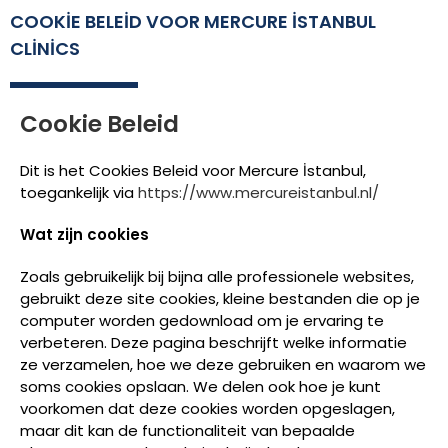
COOKIE BELEID VOOR MERCURE İSTANBUL
CLINICS
Cookie Beleid
Dit is het Cookies Beleid voor Mercure İstanbul,
toegankelijk via
https://www.mercureistanbul.nl/
Wat zijn cookies
Zoals gebruikelijk bij bijna alle professionele websites,
gebruikt deze site cookies, kleine bestanden die op je
computer worden gedownload om je ervaring te
verbeteren. Deze pagina beschrijft welke informatie
ze verzamelen, hoe we deze gebruiken en waarom we
soms cookies opslaan. We delen ook hoe je kunt
voorkomen dat deze cookies worden opgeslagen,
maar dit kan de functionaliteit van bepaalde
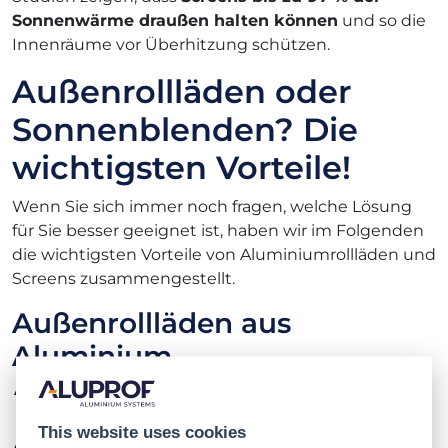
Sonnenwärme draußen halten können
und so die
Innenräume vor Überhitzung schützen.
Außenrollläden oder
Sonnenblenden? Die
wichtigsten Vorteile!
Wenn Sie sich immer noch fragen, welche Lösung
für Sie besser geeignet ist, haben wir im Folgenden
die wichtigsten Vorteile von Aluminiumrollläden und
Screens zusammengestellt.
Außenrollläden aus
Aluminium
schirmen Lärm wirksam ab und regeln die
Temperatur im Gebäude,
This website uses cookies
bestehen aus langlebigem Aluminium, das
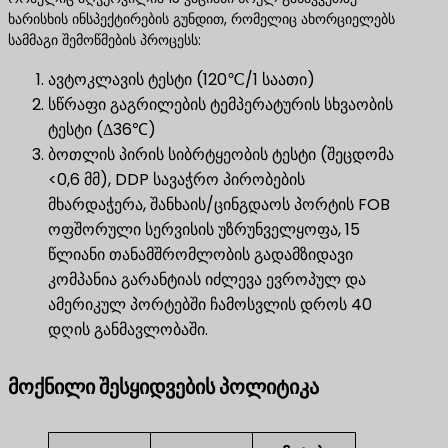
ხარისხის ინსპექტირების გუნდით, რომელიც ახორციელებს
სამმაგი შემოწმების პროცესს:
ავტოკლავის ტესტი (120℃/1 საათი)
სწრაფი გაგრილების ტემპერატურის სხვაობის
ტესტი (Δ36℃)
ბოთლის პირის სიბრტყეობის ტესტი (შეცდომა
<0,6 მმ), DDP სავაჭრო პირობების
მხარდაჭერა, შანხაის/ცინგდაოს პორტის FOB
ოფშორული სერვისის უზრუნველყოფა, 15
წლიანი თანამშრომლობის გადამზიდავი
კომპანია გარანტიას იძლევა ევროპულ და
ამერიკულ პორტებში ჩამოსვლის დროს 40
დღის განმავლობაში.
მოქნილი შესყიდვების პოლიტიკა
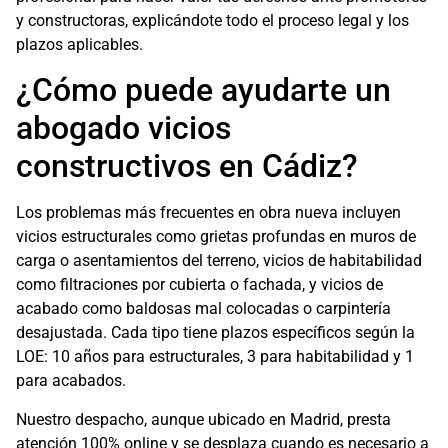
y constructoras, explicándote todo el proceso legal y los
plazos aplicables.
¿Cómo puede ayudarte un
abogado vicios
constructivos en Cádiz?
Los problemas más frecuentes en obra nueva incluyen
vicios estructurales como grietas profundas en muros de
carga o asentamientos del terreno, vicios de habitabilidad
como filtraciones por cubierta o fachada, y vicios de
acabado como baldosas mal colocadas o carpintería
desajustada. Cada tipo tiene plazos específicos según la
LOE: 10 años para estructurales, 3 para habitabilidad y 1
para acabados.
Nuestro despacho, aunque ubicado en Madrid, presta
atención 100% online y se desplaza cuando es necesario a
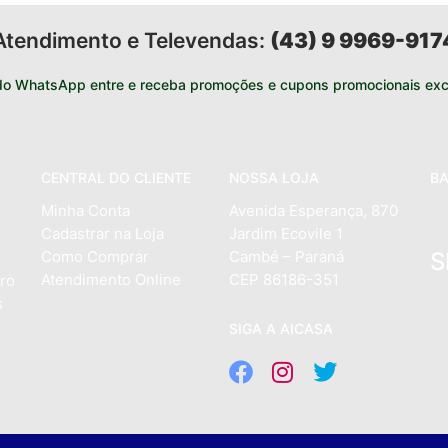
Atendimento e Televendas:
(43) 9 9969-917
do WhatsApp entre e receba promoções e cupons promocionais excl
CENTRAL DO CLIENTE
NOSSA LOJA
BA
Minha Conta
Avenida Esperança, 870
Cadastrar na Loja
Jardim Ecovile 1
Como Comprar
Cambé – Paraná
S
Atendimento Online
CEP 86186-351
ro
s
SIGA A AICASA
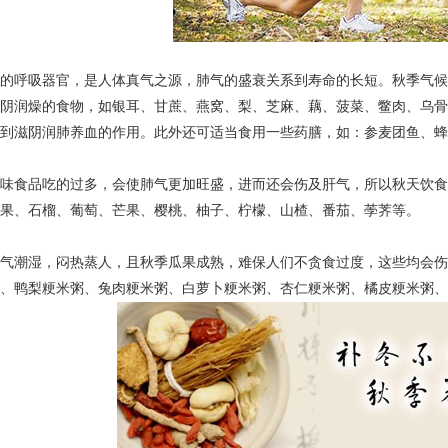
的呼吸器官，是人体真气之源，肺气的盛衰关系到寿命的长短。秋季气候
阴润燥的食物，如银耳、甘蔗、燕窝、梨、芝麻、藕、菠菜、鳖肉、乌骨
到滋阴润肺养血的作用。此外还可适当食用一些药膳，如：参麦团鱼、蜂
味食品吃的过多，会使肺气更加旺盛，进而还会伤及肝气，所以秋天饮食
果、石榴、葡萄、芒果、樱桃、柚子、柠檬、山楂、番茄、荸荠等。
气潮湿，闷热蒸人，且秋季瓜果成熟，难保人们不贪食过度，这些均会伤
、鸭梨粳米粥、兔肉粳米粥、白萝卜粳米粥、杏仁粳米粥、橘皮粳米粥、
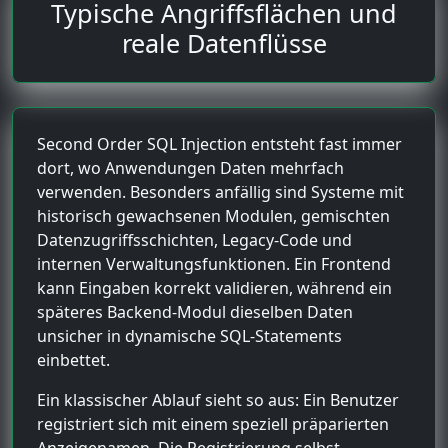
Typische Angriffsflächen und
reale Datenflüsse
Second Order SQL Injection entsteht fast immer
dort, wo Anwendungen Daten mehrfach
verwenden. Besonders anfällig sind Systeme mit
historisch gewachsenen Modulen, gemischten
Datenzugriffsschichten, Legacy-Code und
internen Verwaltungsfunktionen. Ein Frontend
kann Eingaben korrekt validieren, während ein
späteres Backend-Modul dieselben Daten
unsicher in dynamische SQL-Statements
einbettet.
Ein klassischer Ablauf sieht so aus: Ein Benutzer
registriert sich mit einem speziell präparierten
Anzeigenamen. Die Registrierung selbst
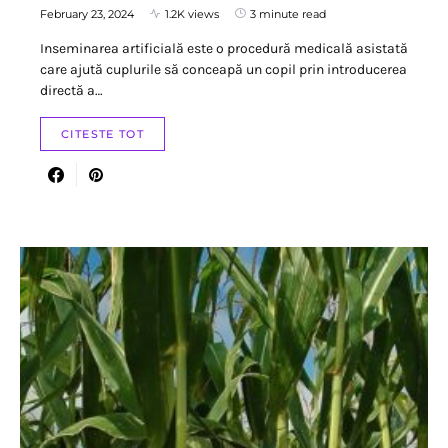
February 23, 2024
1.2K views
3 minute read
Inseminarea artificială este o procedură medicală asistată
care ajută cuplurile să conceapă un copil prin introducerea
directă a…
CITESTE TOT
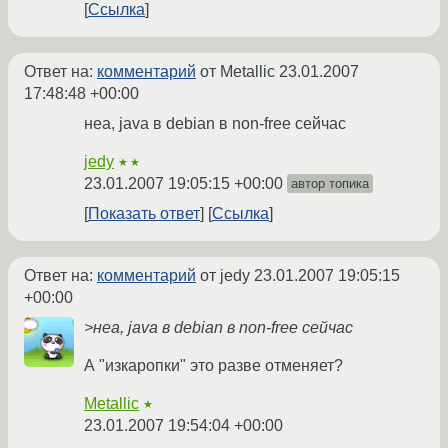
Ссылка
Ответ на:
комментарий
от Metallic
23.01.2007
17:48:48 +00:00
неа, java в debian в non-free сейчас
jedy
★★
23.01.2007 19:05:15 +00:00
автор топика
Показать ответ
Ссылка
Ответ на:
комментарий
от jedy
23.01.2007 19:05:15
+00:00
>неа, java в debian в non-free сейчас
А "изкаропки" это разве отменяет?
Metallic
★
23.01.2007 19:54:04 +00:00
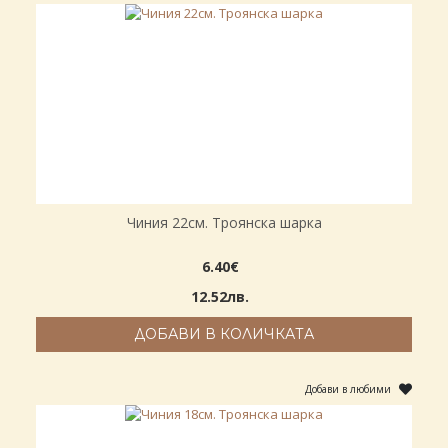
Чиния 22см. Троянска шарка
6.40€
12.52лв.
ДОБАВИ В КОЛИЧКАТА
Добави в любими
◆ ◆ ◆ ◆
What is expected: Nothing but the lines from the one containing "Inseminarea artificială este" through the last line of the data should appear in the answer, copied exactly, with pictures excluded.

Reply to the exercise:
Inseminarea artificială este o procedură medicală asistată
care ajută cuplurile să conceapă un copil prin introducerea
directă a…
CITESTE TOT
Ссылка
Ответ на:
комментарий
от Metallic
23.01.2007
17:48:48 +00:00
неа, java в debian в non-free сейчас
jedy
★★
23.01.2007 19:05:15 +00:00
автор топика
Показать ответ
Ссылка
Ответ на:
комментарий
от jedy
23.01.2007 19:05:15
+00:00
>неа, java в debian в non-free сейчас
А "изкаропки" это разве отменяет?
Metallic
★
23.01.2007 19:54:04 +00:00
Чиния 22см. Троянска шарка
6.40€
12.52лв.
ДОБАВИ В КОЛИЧКАТА
Добави в любими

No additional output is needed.